Überraschungsteam VfB Stuttgart
Schön nur auf dem Platz
Im sportlichen Bereich ist es dem Aufsteiger VfB Stuttgart gelungen, alte Verkrustungen aufzubrechen und zu begeistern. Doch hinter den Kulissen sieht es ganz anders aus.
Saša Kalajdzič plagten nach dem Spiel gegen Union Berlin ernsthafte Probleme. Das war insofern verwunderlich, als er in der 80. Minute eingewechselt worden war und prompt die beiden Treffer zum 2:2 nach 0:2-Rückstand beigesteuert hatte. Doch der Österreicher konnte sich vor den Mikrofonen nur halbherzig freuen. »Ich Trottel habe mich nicht aufgestellt«, sagte er und sprach über ein Onlinemanagerspiel.
Ansonsten aber läuft es gerade beim Aufsteiger – zumindest auf dem Platz.
Dabei hatte kaum einer, der den VfB in der zweiten Liga aus dem Blick verloren hatte, damit gerechnet, dass die Schwaben so auftrumpfen würden. Denn die vergangene Saison verlief zäh – ergebnistechnisch und ästhetisch. Hätte die Konkurrenz etwas konzentrierter agiert – der VfB wäre womöglich noch Zweitligist.

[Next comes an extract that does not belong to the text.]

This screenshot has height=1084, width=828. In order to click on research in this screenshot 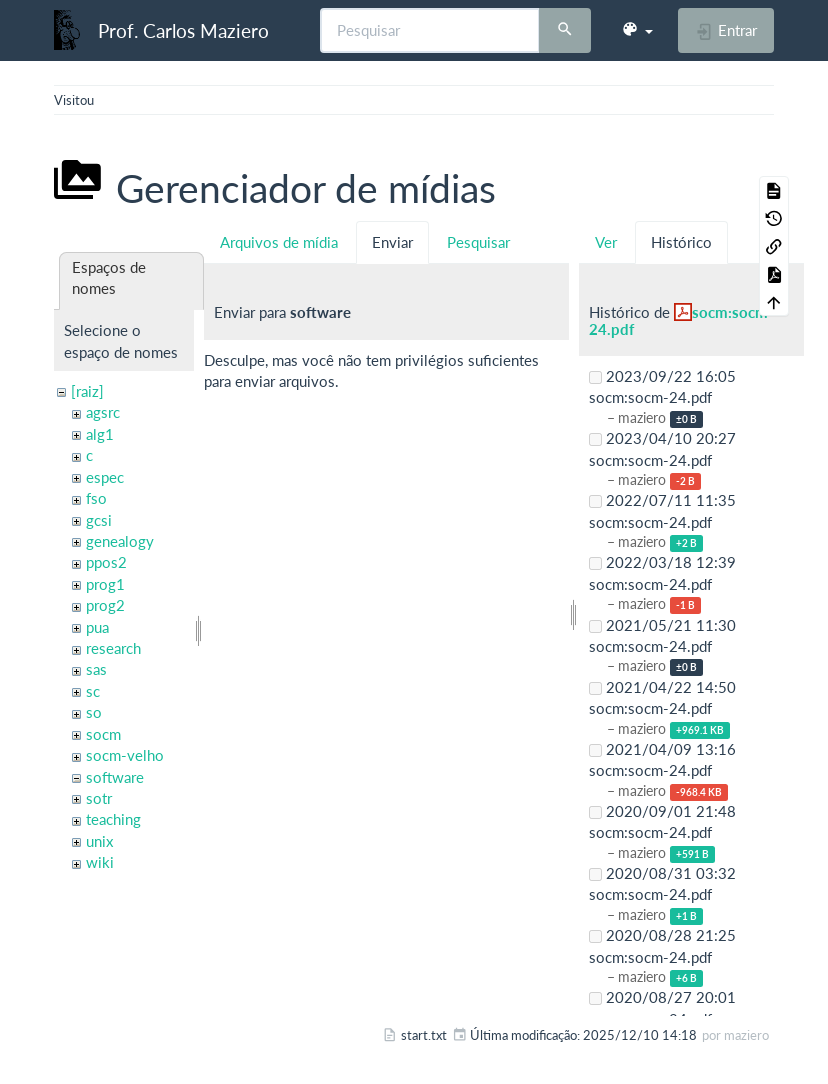, I will do `click(113, 648)`. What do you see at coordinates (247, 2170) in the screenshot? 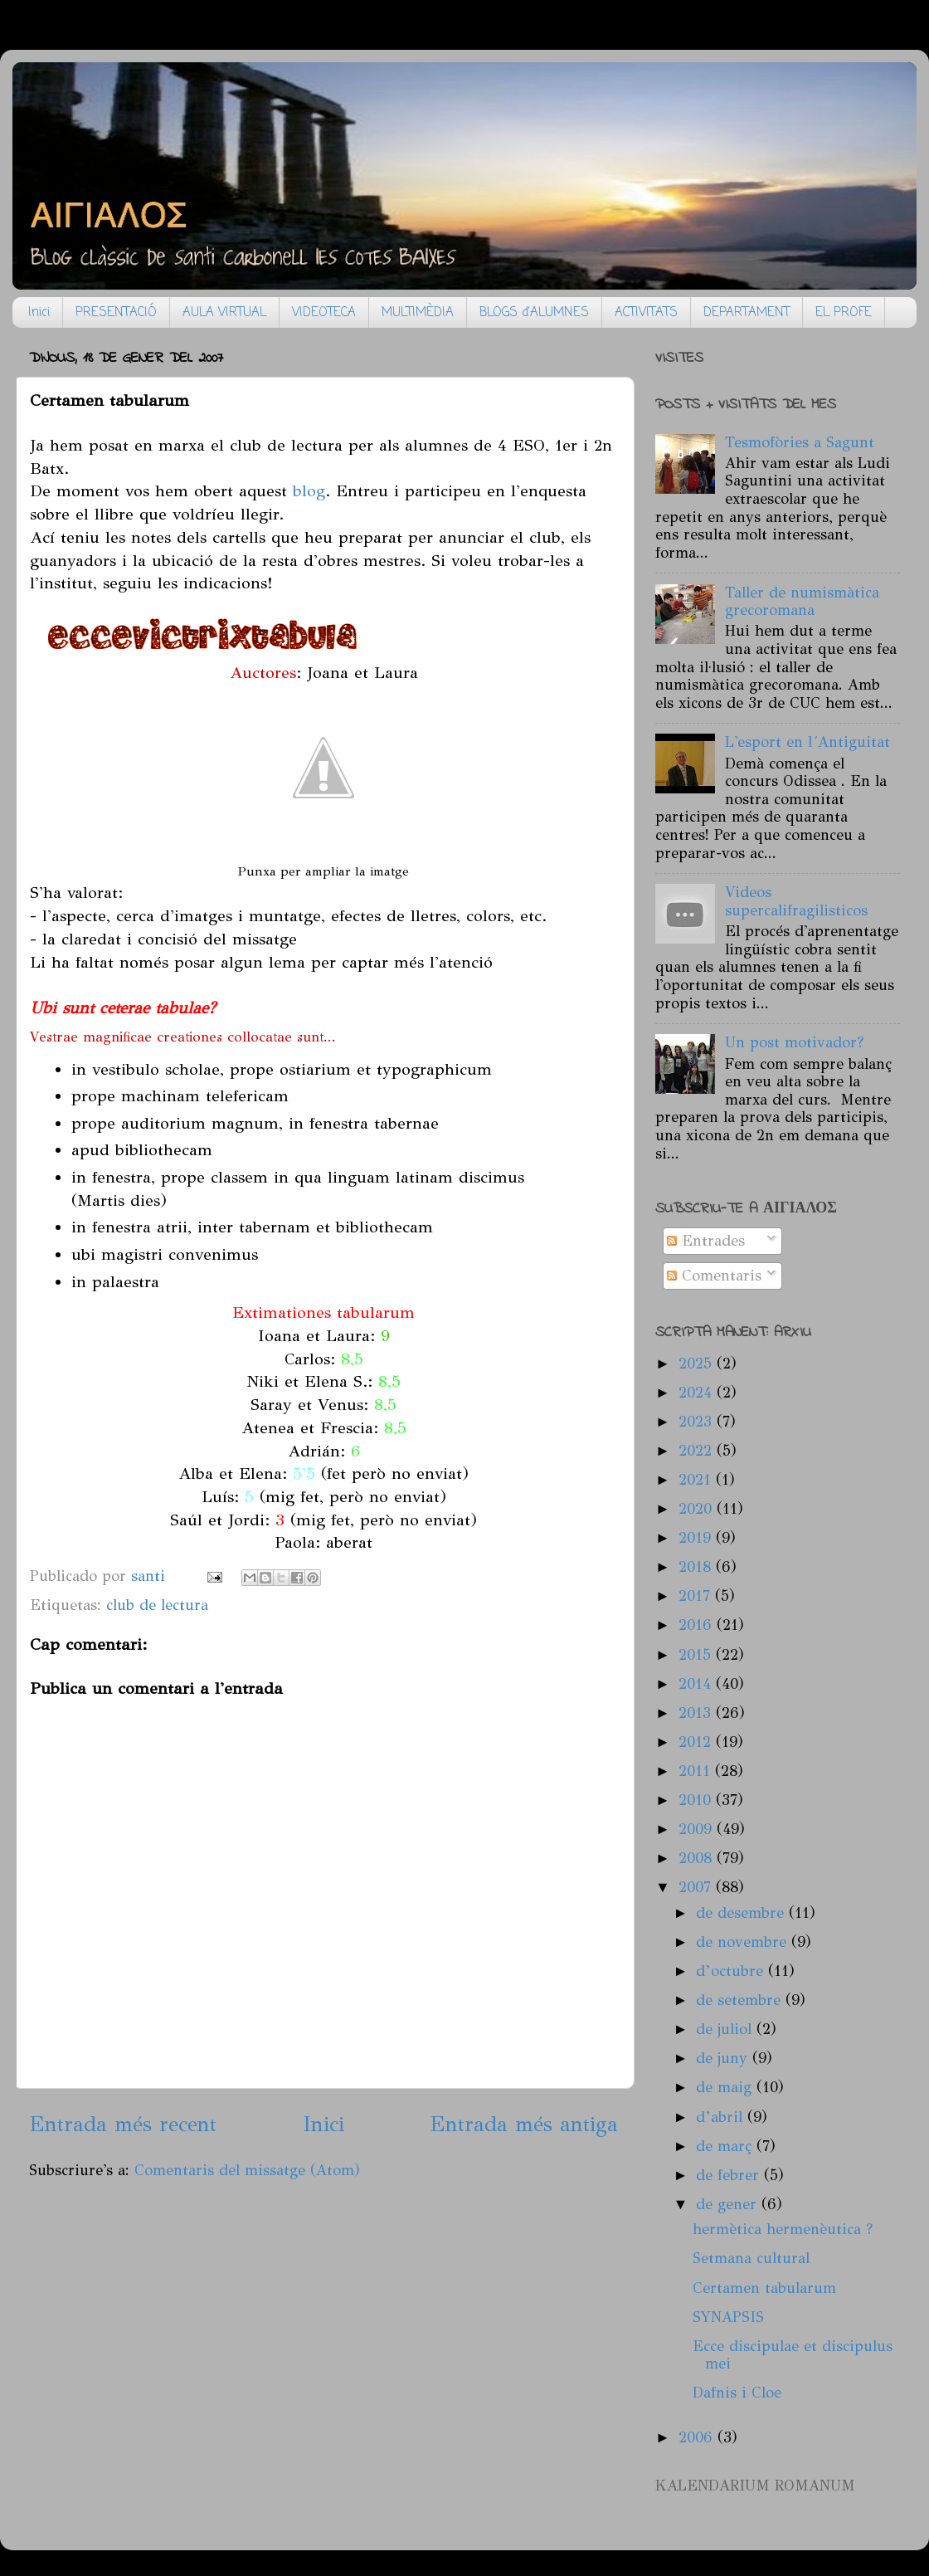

Weitgehend identisch mit dem Zweitligateam
Umso überraschender ist es, dass nun in der ersten Liga eine Mannschaft, die weitgehend identisch mit der aus der vergangenen Saison ist, so viel besser gegen Dortmund oder Frankfurt spielt, als sie es letzte Saison gegen Osnabrück oder Karlsruhe tat. Gestandene Spieler wie Abwehrchef Marc-Oliver Kempf oder Gonzalo Castro sind klar verbessert, manch junger Profi wie Tanguy Coulibaly (19) oder Mateo Klimowicz (20), die in der zweiten Liga (fast) keine Rolle spielten, ist auf dem Sprung zum Stammspieler.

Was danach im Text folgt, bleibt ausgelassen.